James Martin, regulatory case manager for APCo parent American Electric Power (NASDAQ:AEP), acknowledged, “our basic position is that carbon costs are coming. It’s just a question of when and how much.”
It was the “when and how much” that were at issue.
In his closing argument for APCo, attorney Daniel Summerlin III, of Woods Rogers, said that allowing the two coal-fired plants to stay open until 2040 would offer “maximum flexibility” for customers. Mandating their replacement by 2028 would impose a “tremendous risk” and costs on customers, he said.

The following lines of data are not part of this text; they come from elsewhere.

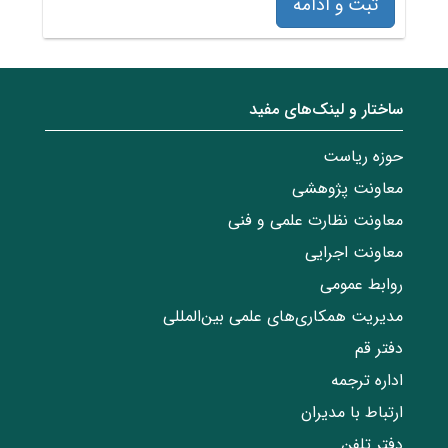
ثبت و ادامه
ساختار‌‌ و‌‌ لینک‌های مفید
حوزه ریاست
معاونت پژوهشی
معاونت نظارت علمی و فنی
معاونت اجرایی
روابط عمومی
مدیریت همکاری‌های علمی بین‌المللی
دفتر قم
اداره ترجمه
ارتباط با مدیران
دفتر تلفن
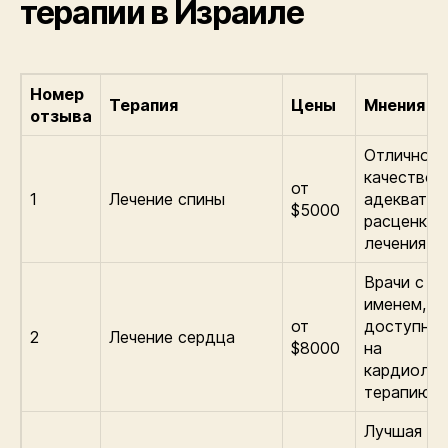
терапии в Израиле
Номер
Терапия
Цены
Мнения
отзыва
Отличное
качество у
от
1
Лечение спины
адекватны
$5000
расценки з
лечения.
Врачи с м
именем,
от
доступные
2
Лечение сердца
$8000
на
кардиолог
терапию.
Лучшая ст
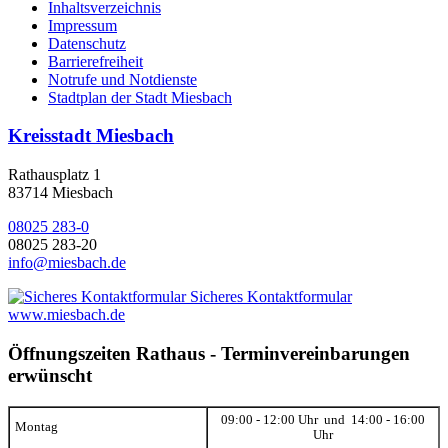
Inhaltsverzeichnis
Impressum
Datenschutz
Barrierefreiheit
Notrufe und Notdienste
Stadtplan der Stadt Miesbach
Kreisstadt Miesbach
Rathausplatz 1
83714 Miesbach
08025 283-0
08025 283-20
info@miesbach.de
Sicheres Kontaktformular
www.miesbach.de
Öffnungszeiten Rathaus - Terminvereinbarungen
erwünscht
09:00 - 12:00 Uhr und 14:00 - 16:00
Montag
Uhr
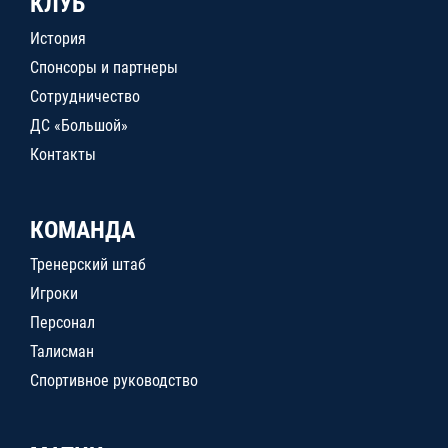
КЛУБ
История
Спонсоры и партнеры
Сотрудничество
ДС «Большой»
Контакты
КОМАНДА
Тренерский штаб
Игроки
Персонал
Талисман
Спортивное руководство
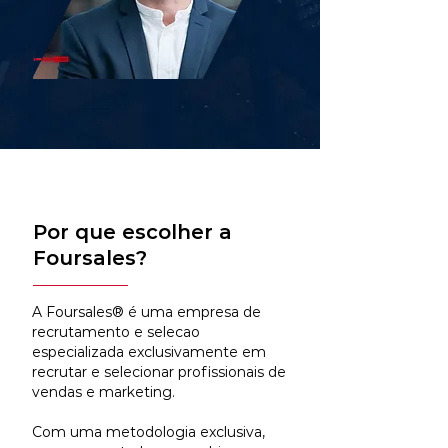
Por que escolher a
Foursales?
A Foursales® é uma empresa de
recrutamento e selecao
especializada exclusivamente em
recrutar e selecionar profissionais de
vendas e marketing.
Com uma metodologia exclusiva,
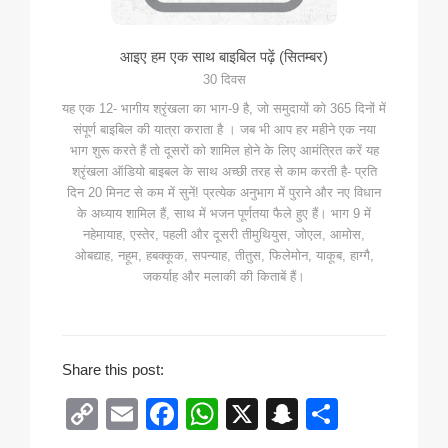
आइए हम एक साथ बाइबिल पढ़ें (सितम्बर)
30 दिवस
यह एक 12- भागीय श्रृंखला का भाग-9 है, जो समुदायों को 365 दिनों में
संपूर्ण बाइबिल की यात्रा कराता है । जब भी आप हर महीने एक नया
भाग शुरू करते हैं तो दूसरों को शामिल होने के लिए आमंत्रित करें यह
श्रृंखला ऑडियो बाइबल के साथ अच्छी तरह से काम करती है- प्रति
दिन 20 मिनट से कम में सुनें! प्रत्येक अनुभाग में पुराने और नए विधान
के अध्याय शामिल हैं, साथ में भजन पूर्णतया फैले हुए हैं। भाग 9 में
नहेमायाह, एस्तेर, पहली और दूसरी तीमुथियुस, जोएल, आमोस,
ओबद्याह, नहूम, हबक्कूक, सपन्याह, तीतुस, फिलेमोन, याकूब, हाग्गै,
जकर्याह और मलाकी की किताबें हैं।
Share this post:
C
E
F
W
X
S
S
o
m
a
h
n
h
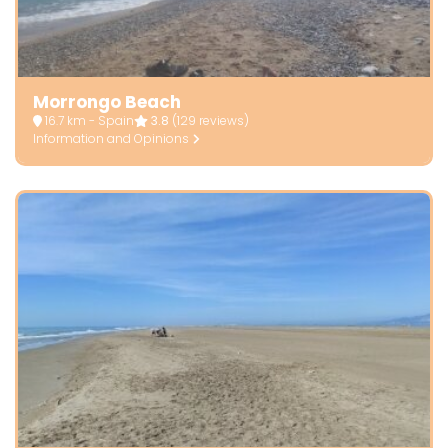
Morrongo Beach
16.7 km - Spain
3.8
(129 reviews)
Information and Opinions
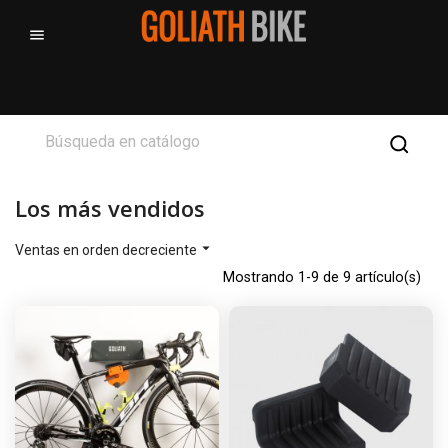

Los más vendidos

Ventas en orden decreciente
Mostrando 1-9 de 9 artículo(s)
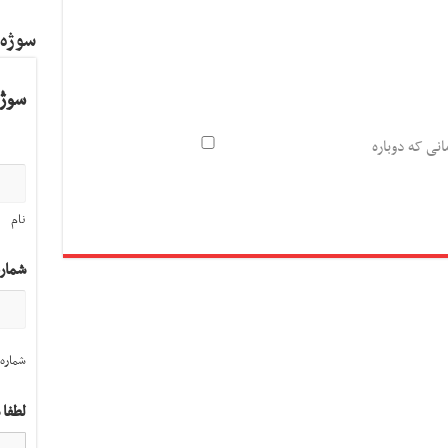
سوژه
سوژه
انی که دوباره
نام
شمار
شماره 
لطفا 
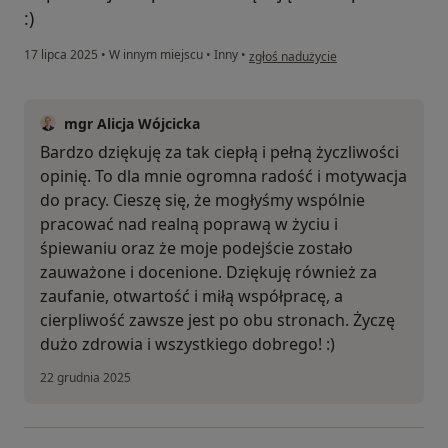
:)
w opinii użytkownika Justyna
17 lipca 2025
•
W innym miejscu
•
Inny
•
zgłoś nadużycie
mgr Alicja Wójcicka
Bardzo dziękuję za tak ciepłą i pełną życzliwości
opinię. To dla mnie ogromna radość i motywacja
do pracy. Cieszę się, że mogłyśmy wspólnie
pracować nad realną poprawą w życiu i
śpiewaniu oraz że moje podejście zostało
zauważone i docenione. Dziękuję również za
zaufanie, otwartość i miłą współpracę, a
cierpliwość zawsze jest po obu stronach. Życzę
dużo zdrowia i wszystkiego dobrego! :)
22 grudnia 2025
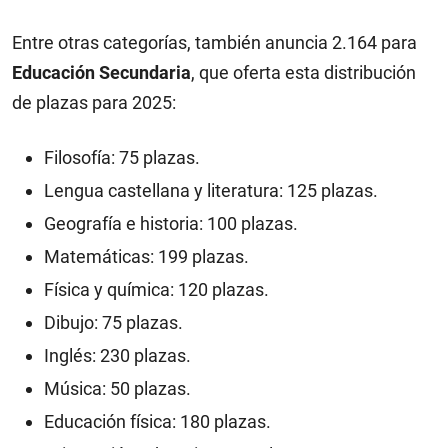
Entre otras categorías, también anuncia 2.164 para
Educación Secundaria
, que oferta esta distribución
de plazas para 2025:
Filosofía: 75 plazas.
Lengua castellana y literatura: 125 plazas.
Geografía e historia: 100 plazas.
Matemáticas: 199 plazas.
Física y química: 120 plazas.
Dibujo: 75 plazas.
Inglés: 230 plazas.
Música: 50 plazas.
Educación física: 180 plazas.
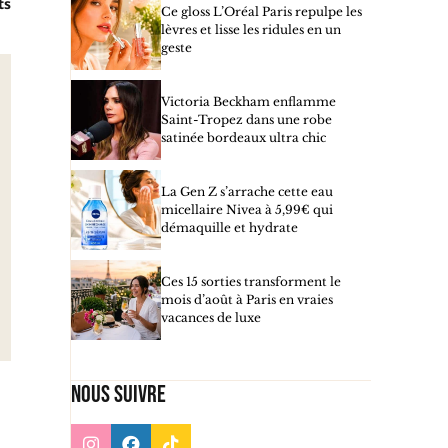
ts
Ce gloss L’Oréal Paris repulpe les
lèvres et lisse les ridules en un
geste
Victoria Beckham enflamme
Saint-Tropez dans une robe
satinée bordeaux ultra chic
La Gen Z s’arrache cette eau
micellaire Nivea à 5,99€ qui
démaquille et hydrate
Ces 15 sorties transforment le
mois d’août à Paris en vraies
vacances de luxe
Nous suivre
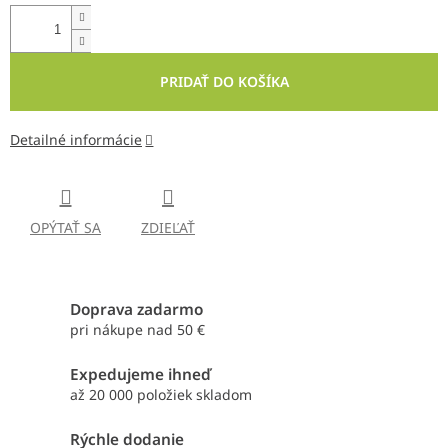
PRIDAŤ DO KOŠÍKA
Detailné informácie
OPÝTAŤ SA
ZDIEĽAŤ
Doprava zadarmo
pri nákupe nad 50 €
Expedujeme ihneď
až 20 000 položiek skladom
Rýchle dodanie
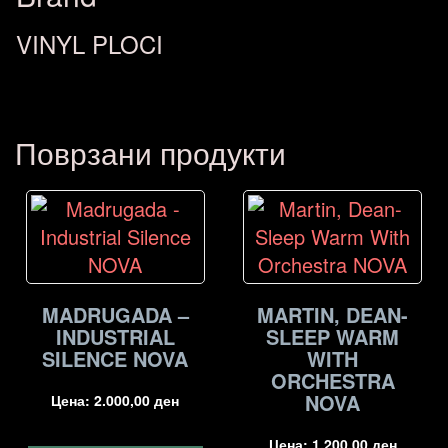
VINYL PLOCI
Поврзани продукти
MADRUGADA –
MARTIN, DEAN-
INDUSTRIAL
SLEEP WARM
SILENCE NOVA
WITH
ORCHESTRA
NOVA
Цена:
2.000,00
ден
Цена:
1.200,00
ден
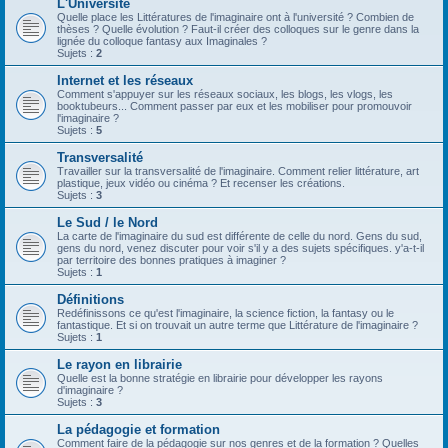
L'Université
Quelle place les Littératures de l'imaginaire ont à l'université ? Combien de
thèses ? Quelle évolution ? Faut-il créer des colloques sur le genre dans la
lignée du colloque fantasy aux Imaginales ?
Sujets :
2
Internet et les réseaux
Comment s'appuyer sur les réseaux sociaux, les blogs, les vlogs, les
booktubeurs... Comment passer par eux et les mobiliser pour promouvoir
l'imaginaire ?
Sujets :
5
Transversalité
Travailler sur la transversalité de l'imaginaire. Comment relier littérature, art
plastique, jeux vidéo ou cinéma ? Et recenser les créations.
Sujets :
3
Le Sud / le Nord
La carte de l'imaginaire du sud est différente de celle du nord. Gens du sud,
gens du nord, venez discuter pour voir s'il y a des sujets spécifiques. y'a-t-il
par territoire des bonnes pratiques à imaginer ?
Sujets :
1
Définitions
Redéfinissons ce qu'est l'imaginaire, la science fiction, la fantasy ou le
fantastique. Et si on trouvait un autre terme que Littérature de l'imaginaire ?
Sujets :
1
Le rayon en librairie
Quelle est la bonne stratégie en librairie pour développer les rayons
d'imaginaire ?
Sujets :
3
La pédagogie et formation
Comment faire de la pédagogie sur nos genres et de la formation ? Quelles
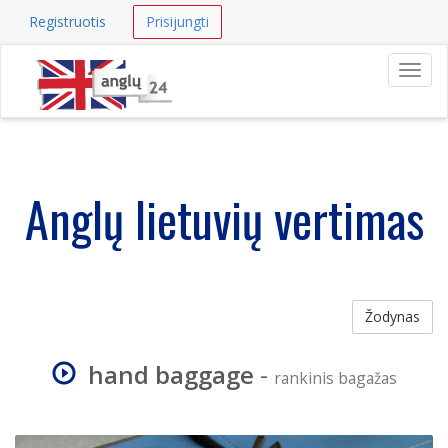
Registruotis
Prisijungti
Navig
Anglų lietuvių vertimas
Žodynas
hand baggage
-
rankinis bagažas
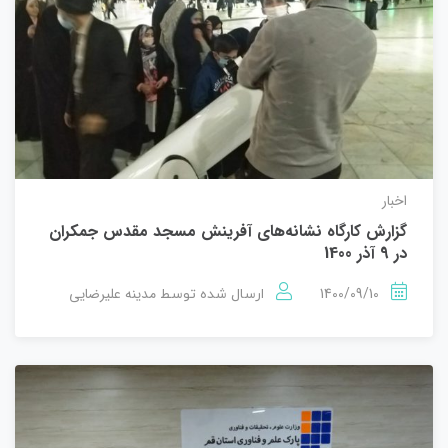
اخبار
گزارش کارگاه نشانه‌های آفرینش مسجد مقدس جمکران
در 9 آذر 1400
1400/09/10
مدینه علیرضایی
ارسال شده توسط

Testifying on behalf of the Sierra Club, Rachel Wilson, an energy policy and economics analyst with Synapse Energy Economics, said it would be uneconomic to invest in both coal combustion residuals (CCR) standards and effluent limitations guidelines (ELGs) and continue to run Amos through 2040, even assuming no price on carbon emissions by then. Investing in only CCR costs at the Amos plant and retiring it in 2028 would save ratepayers $200 million, she said. Assuming a carbon price increases ratepayer savings to $1.1 billion if the plant is replaced with a combination of renewable and battery storage resources, she said.
APCo said that denial of the CCR investments would result in the immediate shutdown of Amos and Mountaineer.
Agreeing with neither side wholly were representatives of the Attorney General’s Consumer Counsel. In closing arguments, Assistant Attorney General C. Mitch Burton, Jr. said the Consumer Counsel opposes Appalachian Power’s recovering the ELG costs.
The proceedings were largely cordial in tone, though occasional dramatic statements lit up the highly technical back-and-forth, in which attorneys for both sides quizzed witnesses on their prior testimony.
D. Scott Norwood of the Attorney General’s Office accused APCo of “flagrant inconsistency” in its cost estimates in this case as compared to those in a prior docket, and said the company’s petition should not be approved. An attorney for the company tried to coax Norwood into saying it would not be “reasonable nor prudent” to close both coal-fired plants by 2028, but he demurred, saying that a detailed analysis would have to be done.
In his closing argument, Summerlin took issue with Wilson’s report for the Sierra Club. To replace Amos and Mountaineer by 2028, he said, Wilson assumes that APCo could bring online 6,300 MW of solar generation and storage. But that would require 66 square miles of acreage, Summerlin argued, or approximately the size of the Richmond metropolitan area. “Even if it were economically possible which it’s not … it’s too much, too fast,” Summerlin said.
In response to Martin’s criticism for not carrying her analysis further forward, Wilson testified Wednesday that “the savings associated with early retirement of coal plants becomes greater the longer a period is modeled.” She said the company’s own analysis shows a very slim margin between retiring the coal plants in 2028 or 2040, such that just adjusting one variable “makes the 2028 retirement the least-cost option.”
No recommendations were issued at the conclusion of proceedings. In several weeks’ time, Ann Berkebile, the senior hearing examiner for the commission, will issue a report that will serve as a recommendation to the full commission on whether to accept APCo’s petition.